* INSTRUCTIONS TO FOLLOW: Could you print the stretch of lines below from the one with "AstraZeneca and Bristol-Myers: when Big" through the one with "what to expect, and", exactly as they stand and without any pictures?

[Saved data entries]
- Opening Delimiter -
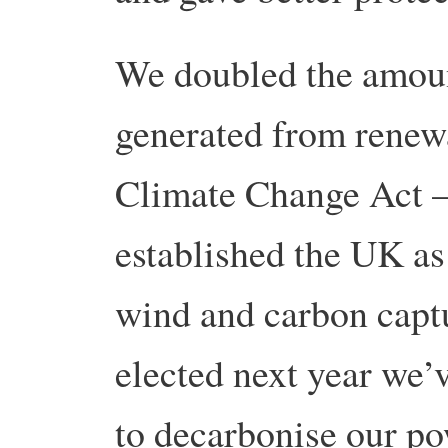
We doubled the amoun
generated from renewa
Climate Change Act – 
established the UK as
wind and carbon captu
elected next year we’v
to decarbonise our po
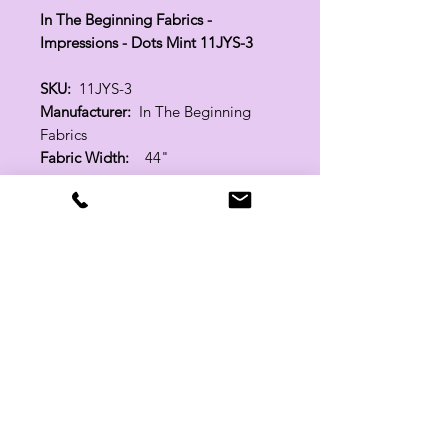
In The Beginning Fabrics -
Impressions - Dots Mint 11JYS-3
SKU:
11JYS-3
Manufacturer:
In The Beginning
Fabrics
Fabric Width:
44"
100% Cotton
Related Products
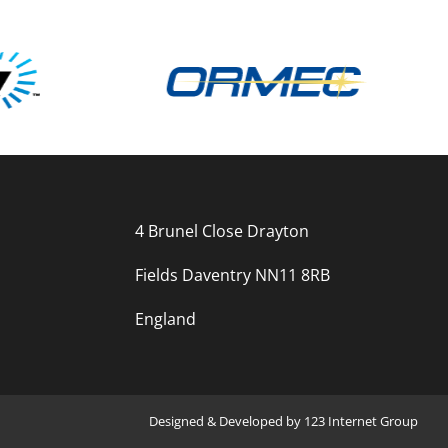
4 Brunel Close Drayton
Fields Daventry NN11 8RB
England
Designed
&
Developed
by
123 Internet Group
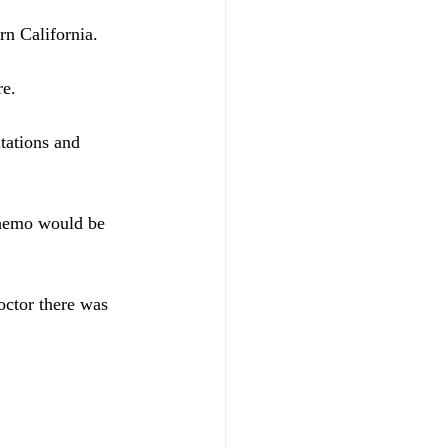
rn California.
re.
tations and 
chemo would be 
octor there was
- Closing Delimiter -
- Opening Delimiter -
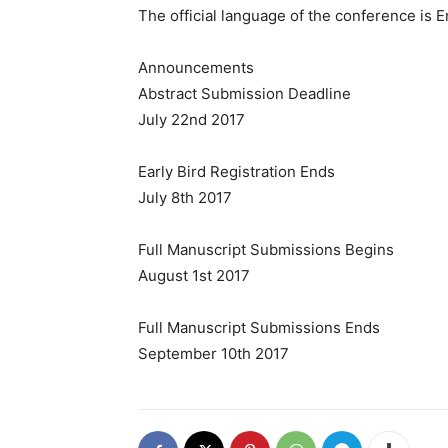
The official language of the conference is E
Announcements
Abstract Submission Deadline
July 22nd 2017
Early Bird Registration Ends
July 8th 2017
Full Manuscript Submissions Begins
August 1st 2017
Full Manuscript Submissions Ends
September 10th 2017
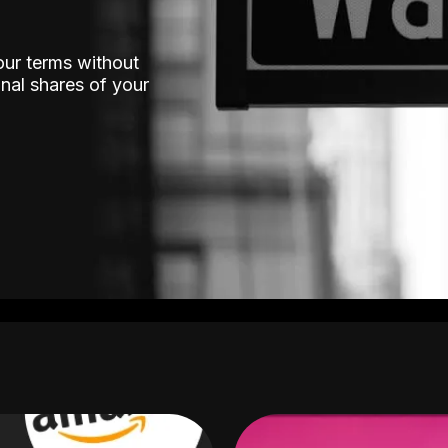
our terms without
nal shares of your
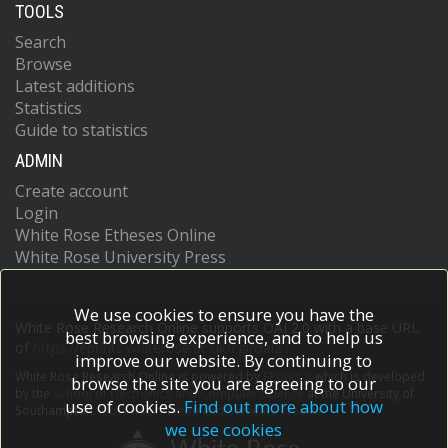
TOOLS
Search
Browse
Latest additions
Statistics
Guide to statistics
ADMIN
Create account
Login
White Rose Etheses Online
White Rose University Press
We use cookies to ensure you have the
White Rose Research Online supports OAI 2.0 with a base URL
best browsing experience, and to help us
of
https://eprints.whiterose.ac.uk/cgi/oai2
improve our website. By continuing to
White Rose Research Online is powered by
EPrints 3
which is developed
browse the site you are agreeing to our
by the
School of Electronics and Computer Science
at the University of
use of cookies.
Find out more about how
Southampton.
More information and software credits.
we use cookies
- Closing Delimiter -
- Opening Delimiter -
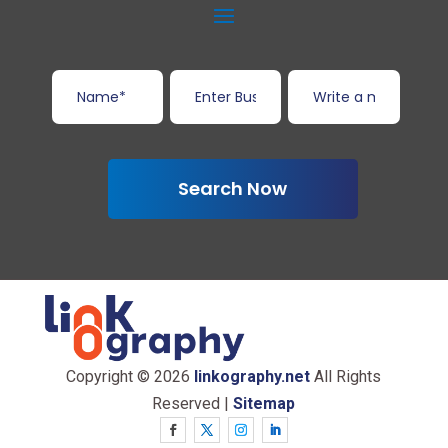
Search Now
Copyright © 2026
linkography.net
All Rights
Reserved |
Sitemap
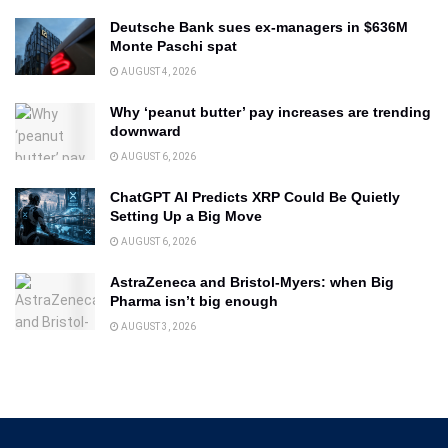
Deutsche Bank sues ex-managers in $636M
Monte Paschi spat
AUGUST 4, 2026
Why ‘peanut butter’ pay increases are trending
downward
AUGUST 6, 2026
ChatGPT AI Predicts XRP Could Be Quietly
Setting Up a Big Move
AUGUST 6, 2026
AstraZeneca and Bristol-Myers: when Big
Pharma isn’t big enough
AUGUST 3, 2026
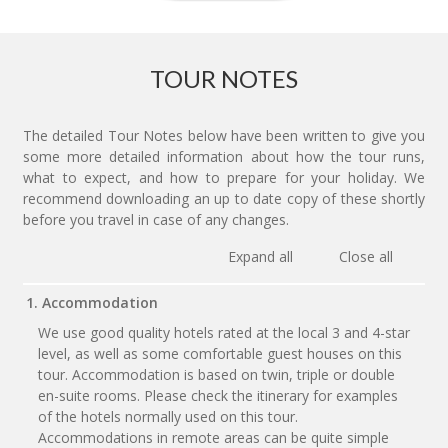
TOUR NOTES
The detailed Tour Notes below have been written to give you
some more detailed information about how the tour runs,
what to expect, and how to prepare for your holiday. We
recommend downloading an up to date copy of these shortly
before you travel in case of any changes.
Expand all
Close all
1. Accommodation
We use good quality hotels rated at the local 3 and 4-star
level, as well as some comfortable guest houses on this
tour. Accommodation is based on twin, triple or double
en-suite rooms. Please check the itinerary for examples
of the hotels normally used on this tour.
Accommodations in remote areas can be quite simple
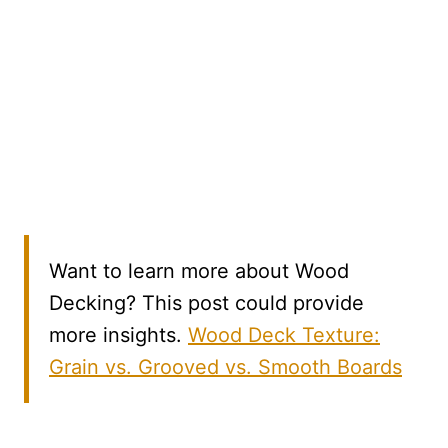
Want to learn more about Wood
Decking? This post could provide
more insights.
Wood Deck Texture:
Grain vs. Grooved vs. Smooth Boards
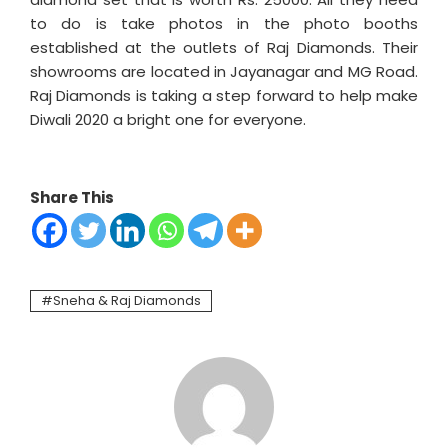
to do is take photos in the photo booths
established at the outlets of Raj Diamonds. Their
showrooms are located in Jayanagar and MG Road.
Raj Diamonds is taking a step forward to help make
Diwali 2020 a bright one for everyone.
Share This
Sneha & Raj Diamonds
- Closing Delimiter -
* RESPONSE:
AstraZeneca and Bristol-Myers: when Big
Pharma isn’t big enough
AUGUST 3, 2026
TOUR NOTES
The detailed Tour Notes below have been written to give you
some more detailed information about how the tour runs,
what to expect, and how to prepare for your holiday. We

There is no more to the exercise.